Things are likely to improve dramatically in 2021, but health experts agree the year may at least start pretty much the same as 2020 ended, with masks, a need to safely distance and restrictions on some activities.
Some of the best gifts come from your travels, but this year probably reduced your opportunities to browse shops and local craft offerings. You may need to do a little more shopping now, probably online. So, our gift suggestions arrive in time for you to shop before Thanksgiving, the season’s first and for some families the only all-inclusive holiday gathering. We’ve included plenty of things that will enhance your indoor as well as outdoor times while RVing.
Our gift ideas include a range of prices:
Crossing Creeks Vacation
As always, vacation time at Crossing Creeks RV Resort and Spa in Blairsville, in the North Georgia Mountains, is available and affordable. You can get time at an RV campsite or a stay in one of our cozy, well-appointed cabins for a friend or family member. Some restrictions apply. Cost: $60/day and up; $360/week and up.
Personalized Custom Floor Mat
Give a personalized floor mat, and the recipient will say not only “thank you,” but also you’re “welcome”—or any of several camper-related phrases. There’s a place to add names or text that works for the RVer you’re gifting. Flagology mats include a rubber base that keeps water off your RV floor. There’s a choice of sizes and colors. And isn’t it nice that, in this electronic age, this gift needs no batteries or recharging? Cost: $39 and up.
If you like to record your active RV lifestyle, an action camera will deliver sharp stills and detailed video that’s largely free of shakes. Palm-size action cameras use accessories to clip onto a helmet, handlebars, a canoe or whatever thrills you. They are waterproof down to about 30 feet. Action cameras can serve as dash cams and are widely used for recording vlogs. The GoPro Hero9 and DJI Osmo Action can record more than 2 hours on a single battery charge, and extra batteries are available. Price: $250-400.
Kindle Paperwhite Tablet
For the voracious reader, a Kindle Paperwhite from Amazon comes in several iterations, including versions that let you borrow classic books free or read without ads. Electronic books can also be borrowed from public libraries where the owner I member. Of special appeal to RVers are versions with free cellular access so you can hold down your data usage. Runtime is measured in weeks, not hours, and one tablet can store scores of books without adding weight to your RV payload.
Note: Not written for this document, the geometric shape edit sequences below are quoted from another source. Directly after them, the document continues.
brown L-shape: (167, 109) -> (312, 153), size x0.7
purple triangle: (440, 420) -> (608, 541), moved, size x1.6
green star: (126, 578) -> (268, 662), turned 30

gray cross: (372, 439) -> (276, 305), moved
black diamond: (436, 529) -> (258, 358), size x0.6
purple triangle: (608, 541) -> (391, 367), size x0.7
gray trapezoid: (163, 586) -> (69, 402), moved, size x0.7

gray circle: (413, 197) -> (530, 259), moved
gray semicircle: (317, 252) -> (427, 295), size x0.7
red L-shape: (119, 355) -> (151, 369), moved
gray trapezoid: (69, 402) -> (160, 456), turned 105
The screen is bright enough to read outdoors—under the awning or in bright sunlight. Cost: $129-$249.
Paper Atlas, Directories
Why a low-tech paper road atlas? When there’s no power and no cell signal, a paper atlas still works. To “power on,” just open it. The Rand McNally Motor Carriers’ Road Atlas is for truckers, but it’s a good travel companion for RVers because it marks routes with weight and low-clearance restrictions. A spiral-bound deluxe version lies flat when opened.
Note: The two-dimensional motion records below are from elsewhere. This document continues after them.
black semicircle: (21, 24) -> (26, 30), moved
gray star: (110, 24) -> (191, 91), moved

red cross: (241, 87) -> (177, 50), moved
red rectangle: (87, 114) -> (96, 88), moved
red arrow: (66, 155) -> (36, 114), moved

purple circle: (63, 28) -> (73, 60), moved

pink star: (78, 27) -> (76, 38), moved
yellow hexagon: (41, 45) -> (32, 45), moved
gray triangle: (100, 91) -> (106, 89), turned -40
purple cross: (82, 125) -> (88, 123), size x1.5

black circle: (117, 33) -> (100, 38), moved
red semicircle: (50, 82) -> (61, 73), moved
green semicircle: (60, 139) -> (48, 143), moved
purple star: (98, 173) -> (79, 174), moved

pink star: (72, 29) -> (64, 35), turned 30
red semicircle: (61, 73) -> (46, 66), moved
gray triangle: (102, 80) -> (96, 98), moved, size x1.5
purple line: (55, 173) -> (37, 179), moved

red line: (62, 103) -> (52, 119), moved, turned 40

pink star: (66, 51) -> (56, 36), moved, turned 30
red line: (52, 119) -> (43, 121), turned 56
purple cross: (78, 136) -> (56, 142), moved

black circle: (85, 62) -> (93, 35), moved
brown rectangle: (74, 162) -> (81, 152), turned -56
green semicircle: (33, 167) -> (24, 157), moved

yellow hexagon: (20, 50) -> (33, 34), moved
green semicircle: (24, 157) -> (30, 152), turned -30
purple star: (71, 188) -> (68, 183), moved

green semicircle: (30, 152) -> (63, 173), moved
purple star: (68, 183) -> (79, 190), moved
The Walmart Locator pinpoints on maps and gives directions to Walmarts and Supercenters, details fuel service, and lists overnight RV parking availability, with phone numbers so you can call and check. RV Camping in State Parks contains descriptions of and details for more than 1,700 state parks in the continental U.S. that allow camping. Cost: $15-$42.
Portable Power Station
They look like small generators, and some are even called “solar generators,” but they store energy, not generate it. Portable power stations really are enclosed lithium batteries with handles and ports, and usually with built-in inverters. They can power 12-volt rechargeable devices, such as smartphones and computers, and because of the inverter, 120-volt devices, such as lights and fans. Charge them with your solar power system or by plugging them into the 12v power outlet in your vehicle as you drive. The higher the watt-hour rating, the higher the price. Jackery, for instance, makes a line of power stations ranging from 160 to 1,000 Wh. Cost: $140-$999.
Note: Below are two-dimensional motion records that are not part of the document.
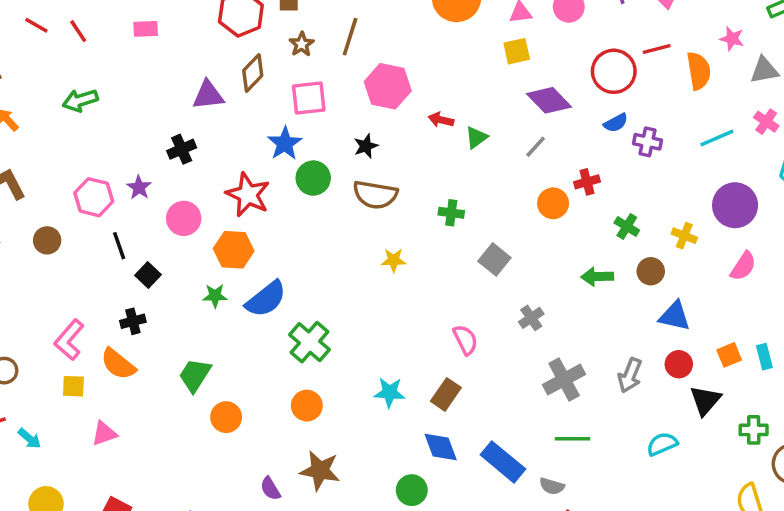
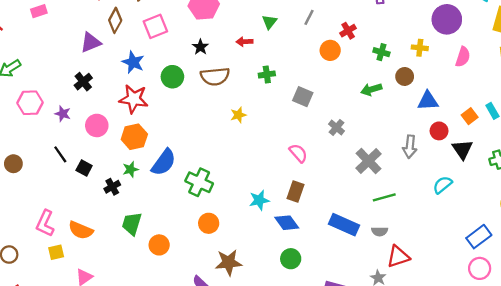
red arrow: (441, 120) -> (245, 42), moved
blue star: (285, 143) -> (133, 62), moved
pink hexagon: (94, 197) -> (30, 103), moved
black cross: (133, 321) -> (112, 187), moved
blue diamond: (441, 447) -> (287, 223), moved

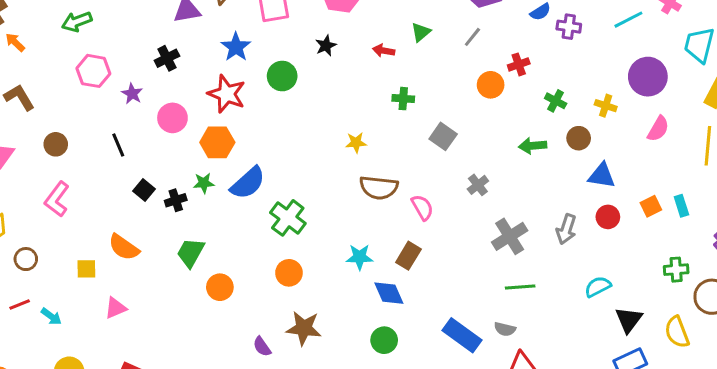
brown semicircle: (215, 76) -> (379, 188), moved
black triangle: (462, 149) -> (629, 320), moved
black square: (84, 168) -> (144, 190), moved
pink L-shape: (45, 223) -> (57, 199), moved
blue rectangle: (344, 225) -> (462, 335), moved

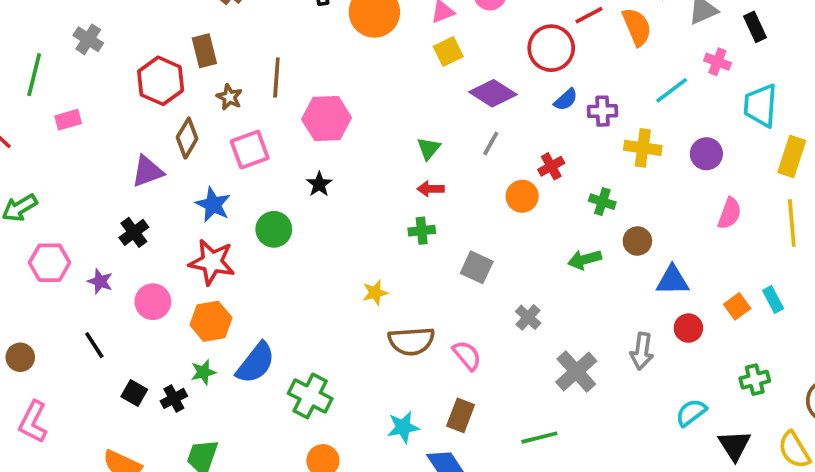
red arrow: (384, 51) -> (431, 189), moved
purple circle: (648, 77) -> (706, 154), size x0.7
yellow cross: (606, 106) -> (643, 148), moved, size x1.4
green cross: (676, 270) -> (755, 380), moved
green line: (520, 287) -> (539, 438), moved

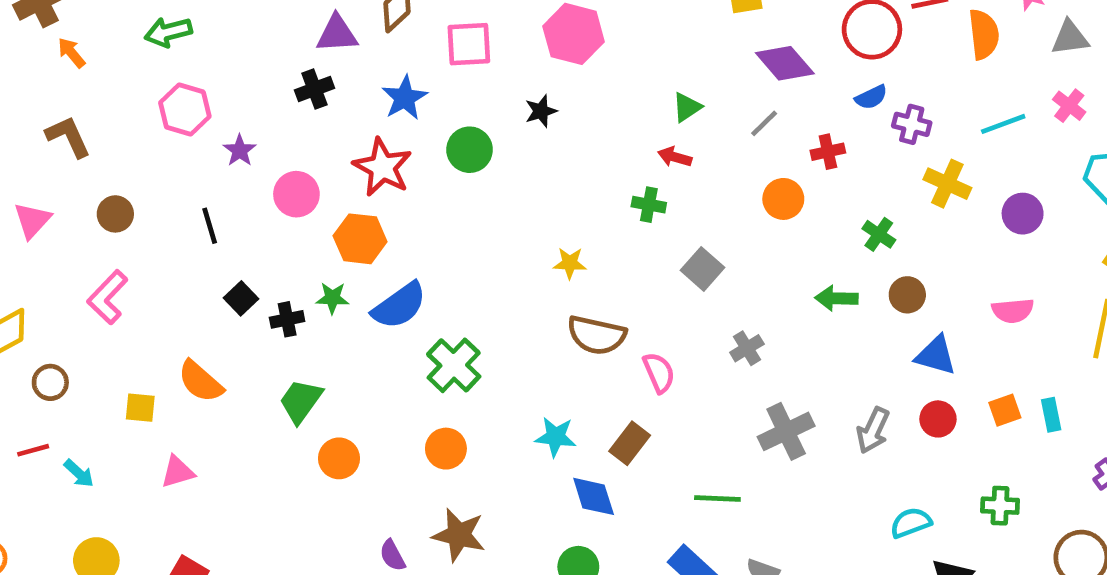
red cross: (551, 166) -> (828, 152), moved
pink semicircle: (730, 213) -> (1013, 311), moved, turned 48
black cross: (134, 232) -> (314, 89), moved

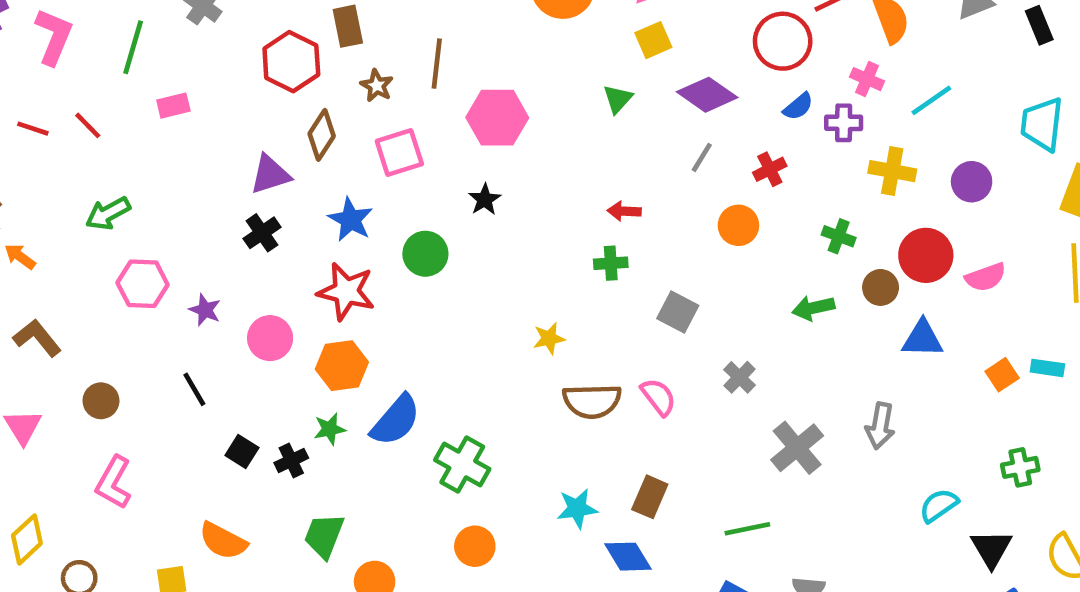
pink cross: (1069, 106) -> (867, 79), moved
green triangle: (687, 107) -> (618, 99), moved
pink semicircle: (659, 373) -> (658, 397), moved
cyan rectangle: (1051, 415) -> (1047, 368), turned -56
red circle: (938, 419) -> (926, 255), moved, size x1.5

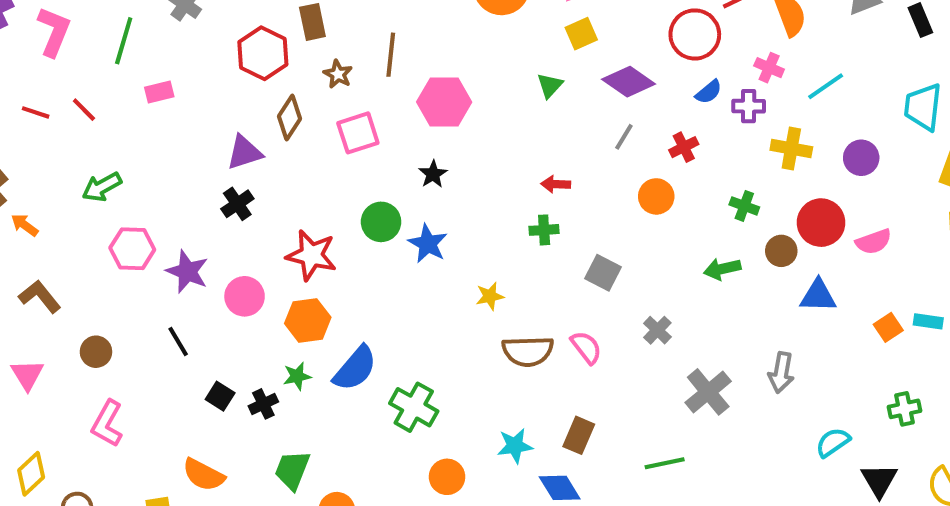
blue star: (351, 220) -> (428, 244), moved
purple star: (205, 310) -> (187, 272), size x1.5
orange circle: (475, 546) -> (447, 477), moved

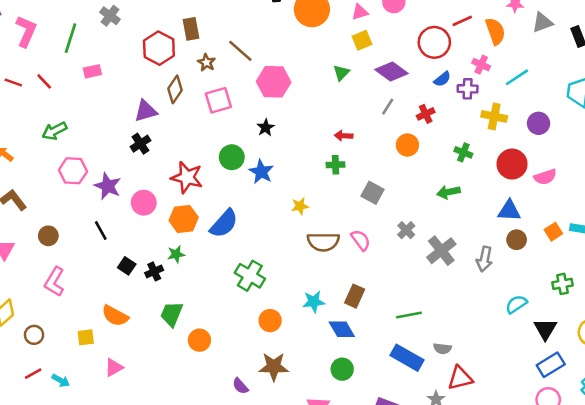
brown line: (391, 55) -> (240, 51), turned -56
brown circle: (781, 251) -> (517, 240), moved
blue semicircle: (355, 368) -> (224, 224), moved
gray cross: (708, 392) -> (441, 251), moved

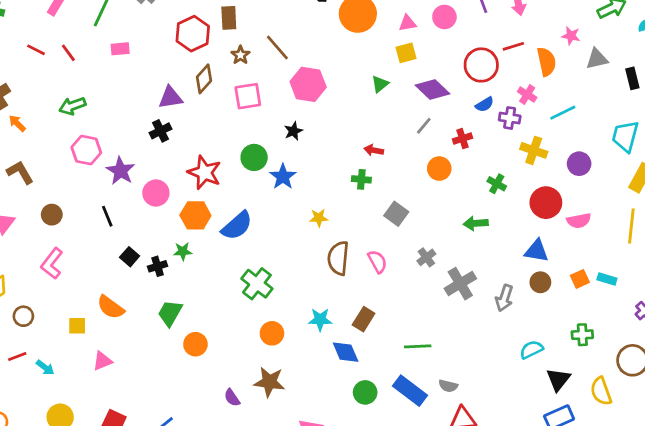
brown semicircle: (323, 242) -> (338, 258), turned 88
green circle: (342, 369) -> (365, 392), moved

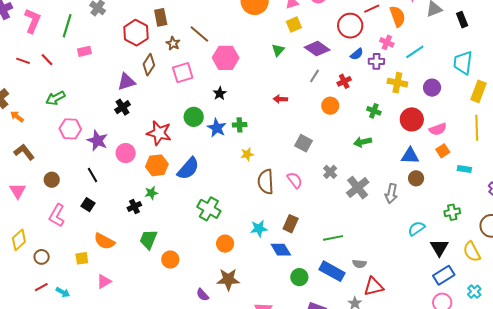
green cross: (361, 179) -> (240, 125), moved
black square: (130, 257) -> (88, 205), moved
orange square: (580, 279) -> (443, 151), moved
If you know an RVer who likes to camp in state or national parks, or even just visit them frequently, a park pass will admit them free of daily entrance fees. A year-long America the Beautiful Pass to national parks and other federal recreation lands, such as Bureau of Land Management and U.S. Army Corps of Engineers acreage, costs $80, or $20 for a senior. Each pass covers your vehicle, even an RV, and three additional people in the vehicle. (The interagency passes are free to active military and dependents.) Parks usually charge a fee for full-service campsites, but not for boondocking. Fees for certain activities, such as four-wheeling or boating, may be additional.
Most state park systems sell day passes only, but an annual pass to the immensely popular New Mexico state parks is $225 for out-of-state residents. There’s no fee for bookdocking campsites.
Roadside Assistance Policy
Here’s a nice gift for RV newbies who might be experiencing sticker shock over all the extras that add up for campers. A roadside assistance policy will help the policyholder get back on the road after a mechanical breakdown or a flat tire. Depending on the policy, it covers a motorhome, towable, tow vehicle and possibly other vehicles in the family. Policies may provide actual roadside service, or they may provide towing to a service center. Read the fine print. Look for sales to cut costs. Cost: $50-$250.